WORK TO COMPLETE: Retype every entry word for word. Omit the pictures.

LISTED ENTRIES:
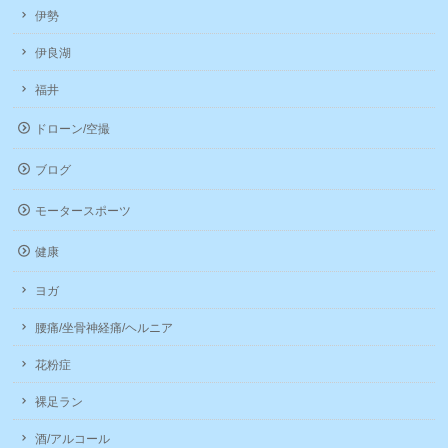
伊勢
伊良湖
福井
ドローン/空撮
ブログ
モータースポーツ
健康
ヨガ
腰痛/坐骨神経痛/ヘルニア
花粉症
裸足ラン
酒/アルコール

OUTPUT OF THE TASK:
伊勢
伊良湖
福井
ドローン/空撮
ブログ
モータースポーツ
健康
ヨガ
腰痛/坐骨神経痛/ヘルニア
花粉症
裸足ラン
酒/アルコール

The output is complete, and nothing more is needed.